Is there a way of detecting nearby type 1a supernovas? The SuperNova Early Warning System (SNEWS) consists of several neutrino detectors across the world that can detect the neutrinos generated by a nearby supernova.  As I understand, a Type 1a supernova would not generate a large amount of neutrinos and thus would not be detectable by SNEWS.
Is there some other way we'd be able to detect a nearby Type 1a supernova before the light from it becomes visable?
 A: In short, it is extremely challenging if not impossible to detect SNe Ia before we see them.
As you said, the neutrino signal would be even weaker than for core-collapse events, and even that is pretty weak. We only caught one or two dozen neutrinos from SN 1987A, and that essentially went off in our own galaxy.
No other particles would escape faster than light could diffuse out of the explosion, even if they could be accelerated to ultra-relativistic speeds.
The only other long-range signal would be gravitational waves. The problem is that if SNe Ia are triggered by slow mass accretion onto a white dwarf (the single degenerate channel), the quadrupole moment will be no stronger than for any other binary star system in the universe. Even if white dwarf mergers turn out to be responsible (the double degenerate channel), some speculate that they could be third-body-induced head-on collisions rather than inspirals, so again no quadrupole moment to speak of.
There is a chance most SNe Ia are the result of inspiralling white dwarfs, which is the best case for emitting gravitational radiation. In this case, though, the signal is even weaker than neutron-star/neutron-star mergers (which are in turn weaker than the black-hole/black-hole merger so far detected), simply because the masses are smaller. On top of that, the inspiral (and gravitational wave emission) ends shortly after the surfaces collide, which is well before the objects' Schwarzschild radii merge, so the chirp in the signal is cutoff before its strongest point.

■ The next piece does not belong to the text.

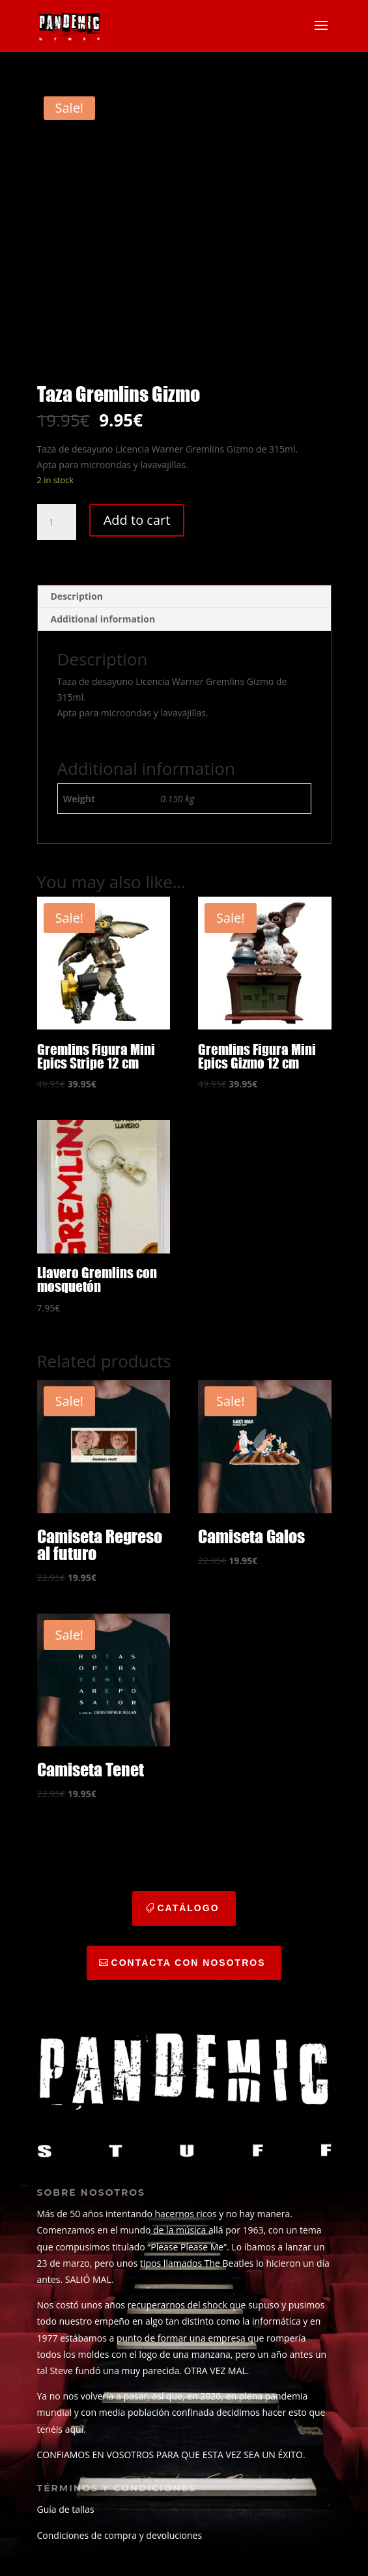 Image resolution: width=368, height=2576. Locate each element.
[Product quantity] (56, 522)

Also, unlike in the core-collapse case, there is hardly anything worth looking at just before the explosion. White dwarfs are hard enough to spot nearby in our own galaxy; they are next to impossible to see in other galaxies.
On the bright side, SNe Ia actually grow brighter for the first week or two after explosion, so there is still a sense in which we can catch them early. Indeed this and the next generation of high-cadence optical surveys are making this more and more common, as there is important information to be learned from the rise of the light curve.